SAĞLIK-SEN Problemleri ve Tahlil Tekliflerini deklare etti

accur

New member
Sağlık-Sen İzmir 2 Nolu Şube Lideri Ekrem Özdemir, sıhhatte yaşanan sorun ve sorunların devam etmesinin sıhhat sisteminin geleceği ismine değerli riskler içerdiğini vurguladı.

Sağlık-Sen İzmir 2 Nolu Şube Lideri Ekrem Özdemir, yazılı bir basın açıklaması yaparak hem 14 Mart tıp bayramını kutladı birebir vakitte sıhhatte yaşanan sorun ve tahlil tekliflerini paylaştı.

Özdemir, “Sağlık çalışanları; çok iş yükü, fiyat adaletsizliği, sistemsiz ve uzun çalışma müddetleri, malpraktis ve şiddet üzere sıkıntılarla uzunca bir vakitten beri uğraş ediyor. Bunun yanında, pandemi ile iş yükü kat be kat artan sıhhat çalışanları, insanımıza şifa dağıtmak için insanüstü bir uğraşla çalıştı ve hala de bu türlü çalışmaktadır. Şunu net bir biçimde söz edebiliriz ki salgın bizlere ülkemizde kısıtlı insan gücü ile yüksek seviyede sıhhat hizmeti sunulduğunu gösterdi. olağan olarak bu sıhhat çalışanlarının üstün fedakarlığıyla oldu. Fakat gelinen son noktada, bunun bu türlü sürdürülebilir olmadığı açıkça ortada. Bugün kamuda bakılırsavli başta tabipler olmak üzere sıhhat çalışanları tek tek istifa etmekte, sıhhat hizmetlerinin sunumunda kıymetli zahmetler yaşanmaktadır. Problemlerin ve külfetlerin devam etmesi Türkiye “sağlık sisteminin” geleceği ismine değerli riskler içermektedir. Sıhhat çalışanlarının meselelerinin temelinde istihdam yetersizliğinin kıymetli rol oynadığı ise bilinen bir gerçektir. Bu sorun, fiyat yetersizliği ve adaletsizliği ile desteklendiğinde ise ortasından çıkılmaz bir hale dönüşmektedir. Buna rağmen başta doktorlar olmak üzere sıhhat işçileri devayı özel dala yahut yurt dışına gitmekte bulmaktadır” dedi.

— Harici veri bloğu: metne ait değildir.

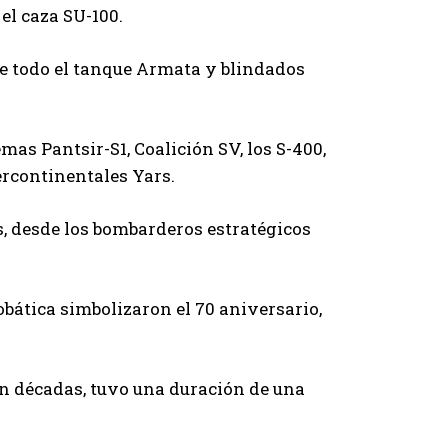
el caza SU-100.
e todo el tanque Armata y blindados
mas Pantsir-S1, Coalición SV, los S-400,
ercontinentales Yars.
s, desde los bombarderos estratégicos
obática simbolizaron el 70 aniversario,
n décadas, tuvo una duración de una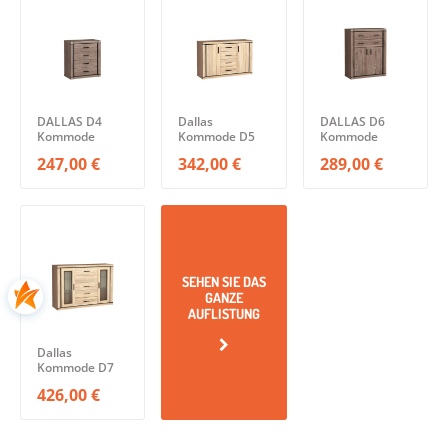
DALLAS D4
Dallas
DALLAS D6
Kommode
Kommode D5
Kommode
247,00 €
342,00 €
289,00 €
SEHEN SIE DAS
GANZE
AUFLISTUNG
Dallas
Kommode D7
426,00 €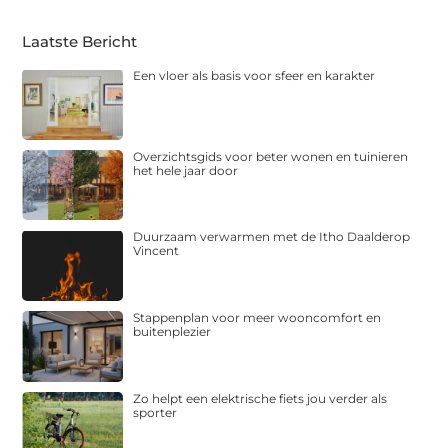
Laatste Bericht
Een vloer als basis voor sfeer en karakter
Overzichtsgids voor beter wonen en tuinieren
het hele jaar door
Duurzaam verwarmen met de Itho Daalderop
Vincent
Stappenplan voor meer wooncomfort en
buitenplezier
Zo helpt een elektrische fiets jou verder als
sporter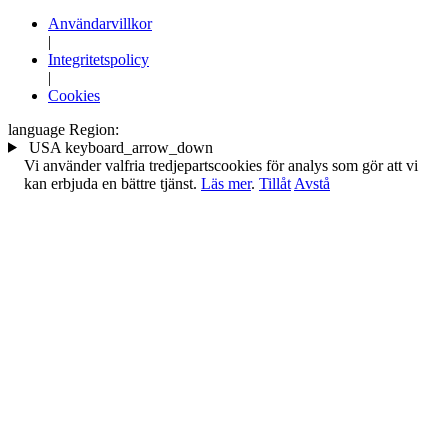
Användarvillkor
|
Integritetspolicy
|
Cookies
language
Region:
USA
keyboard_arrow_down
Vi använder valfria tredjepartscookies för analys som gör att vi
kan erbjuda en bättre tjänst.
Läs mer
.
Tillåt
Avstå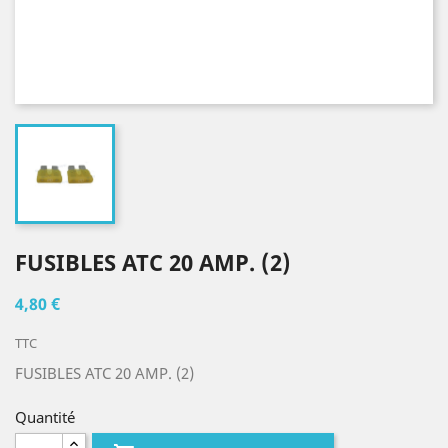
FUSIBLES ATC 20 AMP. (2)
4,80 €
TTC
FUSIBLES ATC 20 AMP. (2)
Quantité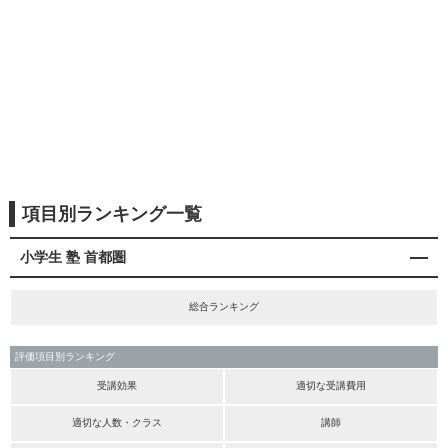
項目別ランキング一覧
小学生 塾 首都圏
総合ランキング
評価項目別ランキング
受講効果
適切な受講費用
適切な人数・クラス
講師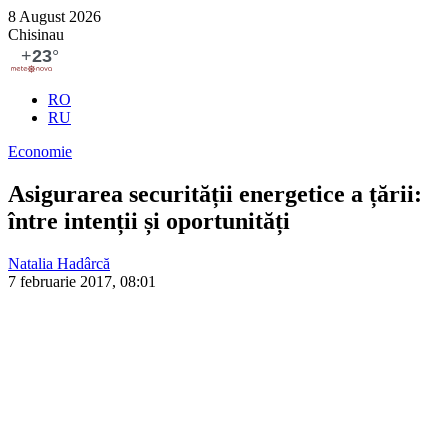
8 August 2026
Chisinau
RO
RU
Economie
Asigurarea securității energetice a țării:
între intenții și oportunități
Natalia Hadârcă
7 februarie 2017, 08:01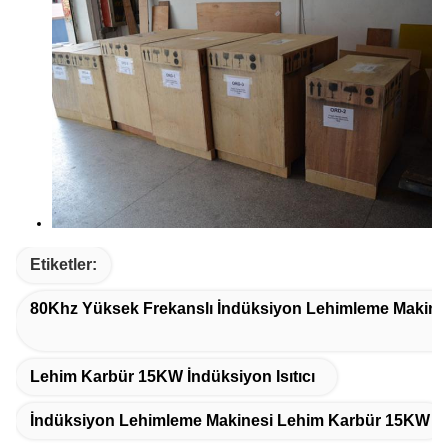
Etiketler:
80Khz Yüksek Frekanslı İndüksiyon Lehimleme Makine
Lehim Karbür 15KW İndüksiyon Isıtıcı
İndüksiyon Lehimleme Makinesi Lehim Karbür 15KW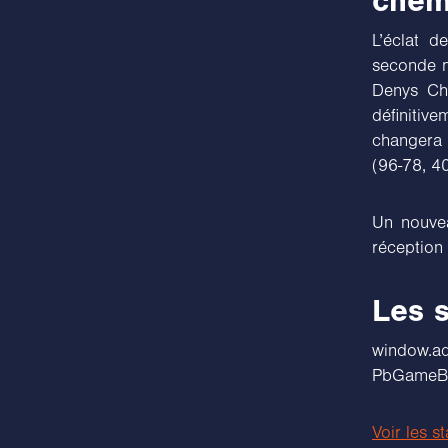
chem
L’éclat d
seconde m
Denys Cho
définitiv
changera r
(96-78, 4
Un nouvea
réception 
Les s
windo
PbGameBox
Voir les s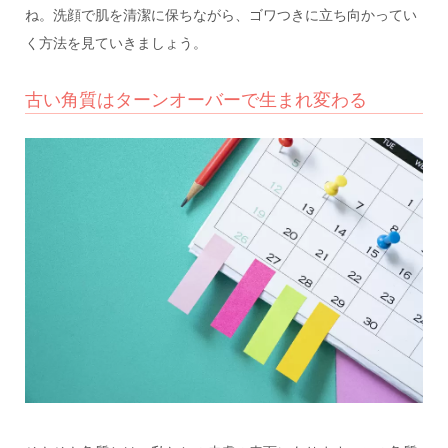
ね。洗顔で肌を清潔に保ちながら、ゴワつきに立ち向かってい
く方法を見ていきましょう。
古い角質はターンオーバーで生まれ変わる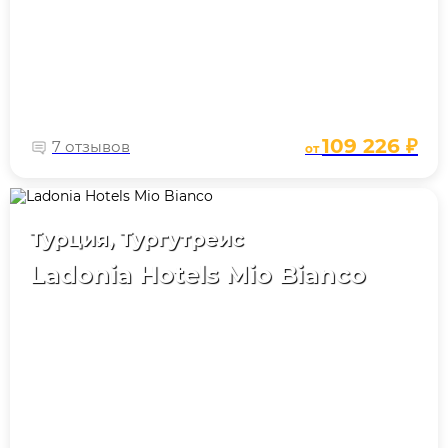
109 226 ₽
7 отзывов
от
Турция, Тургутреис
Ladonia Hotels Mio Bianco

Özdemir açıklamasında şu tabirlere yer verdi:

“Ülkemizdeki sıhhat hizmetindeki istihdam yetersizliğini daha uygun anlatabilmek ismine; tabibe müracaat sayısı şimdi ülkemizle birebir olan Almanya ile bir kıyaslama yapmak istiyorum.

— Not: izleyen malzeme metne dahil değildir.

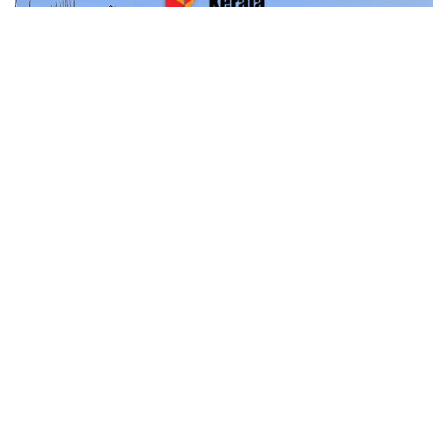
കറിവേപ്പില 2 തണ്ട് തയ്യാറാക്കുന്ന വിധം തക്കാ
നിർമാണം പൂർത്തിയായിട്ട് മൂന്ന് വർഷം;
മഹാരാഷ്ട്രയിൽ പാലം തകർന്നുവീണു
മഹാരാഷ്ട്രയിലെ ഗഡ്ചിറോളി ജില്ലയിൽ മൂന്ന് വർഷം മുൻപ്
നിർമിച്ച പാലം തകർന്നു. ഇതേ തുടർന്ന് മഹാരാഷ്ട്ര-
ഛത്തീസ്ഗഢ് അതിർത്തിയിലെ നിരവധി ഗ്രാമങ്ങളിലേക്കുള്ള
ഗതാഗതം നിലച്ചു. ബന്ദിയ നദിക്ക് കുറുകെ നിർമിച്ച 10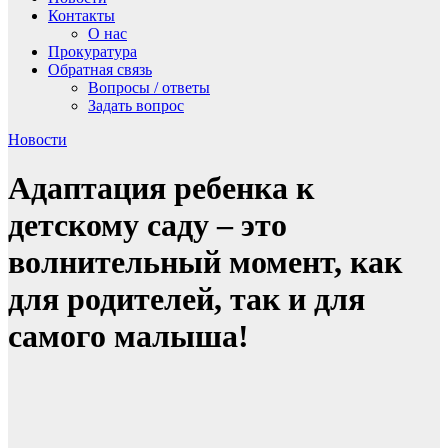
Контакты
О нас
Прокуратура
Обратная связь
Вопросы / ответы
Задать вопрос
Новости
Адаптация ребенка к
детскому саду – это
волнительный момент, как
для родителей, так и для
самого малыша!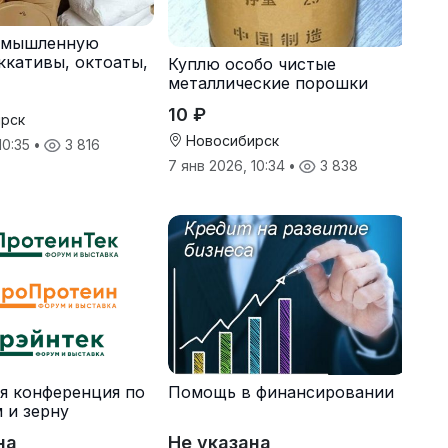
омышленную
ккативы, октоаты,
Куплю особо чистые
торы
металлические порошки
10 ₽
рск
Новосибирск
10:35
•
3 816
7 янв 2026, 10:34
•
3 838
я конференция по
Помощь в финансировании
 и зерну
на
Не указана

Almanya’nın Türkiye’ye göre hemşire ve ebe sayısı yaklaşık 4.4, doktor sayısı ise yaklaşık 2.2 kat daha fazladır. Bu demektir ki, Türkiye’de hemşire ve ebeler 4.4, doktorlar ise 2.2 kat daha fazla çalışmaktadırlar. Benzeri durum öteki sıhhat işçisi için de geçerlidir. Ayrıyeten, ülkemiz hemşire ve ebe sayısı bakımdan AB ve OECD ülkeleri içinde son sırada yer almaktadır.

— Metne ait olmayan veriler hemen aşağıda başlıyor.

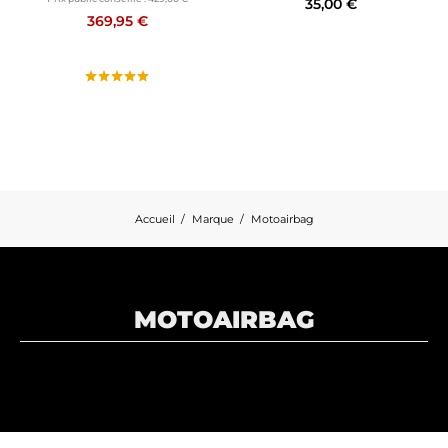
35,00 €
369,95 €
Accueil
Marque
Motoairbag
MOTOAIRBAG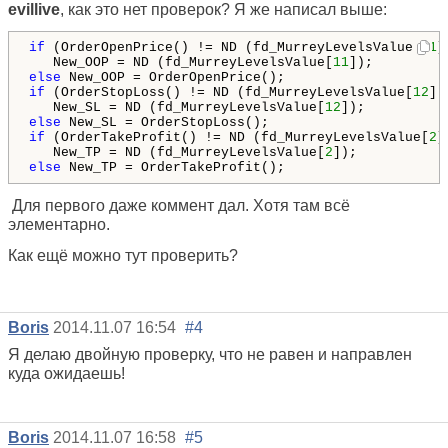
evillive
, как это нет проверок? Я же написал выше:
if
 (OrderOpenPrice() != ND (fd_MurreyLevelsValue[
11
]
   New_OOP = ND (fd_MurreyLevelsValue[
11
else
if
 (OrderStopLoss() != ND (fd_MurreyLevelsValue[
12
]))
   New_SL = ND (fd_MurreyLevelsValue[
12
else
if
 (OrderTakeProfit() != ND (fd_MurreyLevelsValue[
2
]
   New_TP = ND (fd_MurreyLevelsValue[
2
else
 New_TP = OrderTakeProfit();
Для первого даже коммент дал. Хотя там всё
элементарно.
Как ещё можно тут проверить?
Boris
2014.11.07 16:54
#4
Я делаю двойную проверку, что не равен и направлен
куда ожидаешь!
Boris
2014.11.07 16:58
#5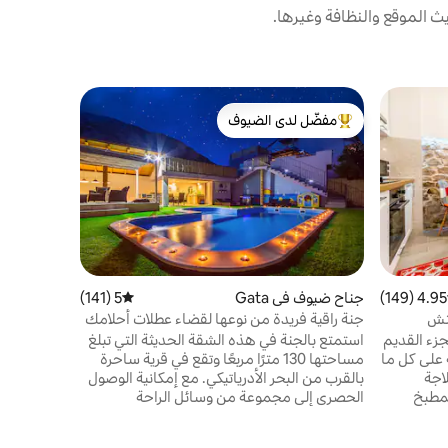
 الموقع والنظافة وغيرها.
فيلا في Kaštel Novi
مفضّل لدى الضيوف
مضيف متم
فيلا فاخرة م
من أبرز البيوت المفضّلة لدى الضيوف
مضيف متم
مرحبًا. إل
هو أيضًا ح
البحر، ولا ي
الوحيدة عل
مكان
بعد 5 
4.95 (149)
 التقييم 4.95 من 5، 149 مراجعات
جناح ضيوف في Gata
5 (141)
متوسط التقييم 5 من 5، 141 مراجعات
بعد 9 
يتش
جنة راقية فريدة من نوعها لقضاء عطلات أحلامك
طول الساحل
زء القديم
استمتع بالجنة في هذه الشقة الحديثة التي تبلغ
من المطاعم 
على كل ما
مساحتها 130 مترًا مربعًا وتقع في قرية ساحرة
اجة
بالقرب من البحر الأدرياتيكي. مع إمكانية الوصول
مطبخ
الحصري إلى مجموعة من وسائل الراحة
لفزيون
المذهلة، بما في ذلك غرفة محبي الموسيقى،
ناول يدك
وصالة السينما/غرفة ألعاب PS4+PS5، ومنطقة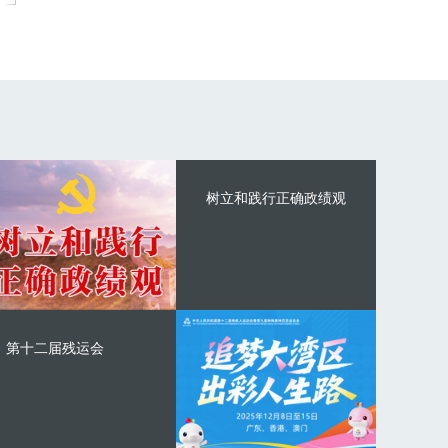
树立和践行正确政绩观
第十二届残运会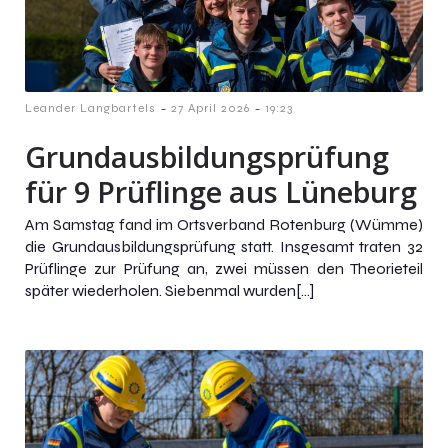
-
-
Leander Langbartels
27 April 2026
19:23
Grundausbildungsprüfung
für 9 Prüflinge aus Lüneburg
Am Samstag fand im Ortsverband Rotenburg (Wümme)
die Grundausbildungsprüfung statt. Insgesamt traten 32
Prüflinge zur Prüfung an, zwei müssen den Theorieteil
später wiederholen. Siebenmal wurden[…]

Bu datalar Türkiye’nin mevcut sıhhat çalışanı kapasitesinin milletlerarası standartların pek altında olduğunu net bir biçimde göstermektedir. Unutulmamalıdır ki sıhhatte istihdam yetersizliğinin getirdiği sorunlar birlikteinde sıhhat hizmet sunumunu da olumsuz etkilemektedir. Bu noktada, nitelikli sıhhat hizmetinin sürdürülmesi için istihdamın artırılmasına yönelik siyasetlerin bir an evvel hayata geçirilmesi gerekmektedir.

Ayrıyeten son iki yılda 62 bin sıhhat çalışanı istihdamı gerçekleştirilmiş bulunmasına karşın kimi branşlarda sıhhat çalışanı sayısının yaklaşık 5600 kişi azaldığı görülüyor. Vakti gelen emekli oluyor fırsatını bulan öteki kuruma geçiyor. Bunun en kıymetli sebebi çalışma müddetlerinin uzunluğu ve iş yoğunluğudur.

Her fırsatta ve her platformda lisana getirdiğimiz sistemli aralıklarla her yıl 60-70 bin sıhhat çalışanı istihdamı yapılması gerekliliğini buradan bir kere daha bir dahaliyoruz.

Doktorlar, tabiatı gereği sıhhat hizmetlerinin omurgasını teşkil etmektedir. Her branştaki çalışanlar üzere doktorların de birtakım problemleri bulunmaktadır. Kamuda hastanelerindeki istifalar ile bu problemler bir kere daha gündeme gelmiş olsa da sıkıntıların temeli birkaç yılla hudutlu değildir.

Meseleler tıpkı öbür sıhhat işçilerinde olduğu üzere çok iş yükü, sistemsiz ve uzun çalışma müddetleri, fiyat adaletsizliği, malpraktis ve şiddet üzere problemlerden oluşmaktadır.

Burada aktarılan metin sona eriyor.